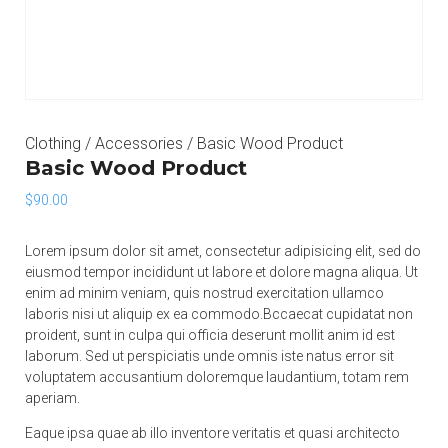
Clothing
/
Accessories
/ Basic Wood Product
Basic Wood Product
$
90.00
Lorem ipsum dolor sit amet, consectetur adipisicing elit, sed do
eiusmod tempor incididunt ut labore et dolore magna aliqua. Ut
enim ad minim veniam, quis nostrud exercitation ullamco
laboris nisi ut aliquip ex ea commodo.Bccaecat cupidatat non
proident, sunt in culpa qui officia deserunt mollit anim id est
laborum. Sed ut perspiciatis unde omnis iste natus error sit
voluptatem accusantium doloremque laudantium, totam rem
aperiam.
Eaque ipsa quae ab illo inventore veritatis et quasi architecto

Problem description:
Stop at the line containing "enim ad minim" and include it. Everything from the first line of the material up to there is to be repeated exactly, leaving out pictures.

Written solution:
Clothing
/
Accessories
/ Basic Wood Product
Basic Wood Product
$
90.00
Lorem ipsum dolor sit amet, consectetur adipisicing elit, sed do
eiusmod tempor incididunt ut labore et dolore magna aliqua. Ut
enim ad minim veniam, quis nostrud exercitation ullamco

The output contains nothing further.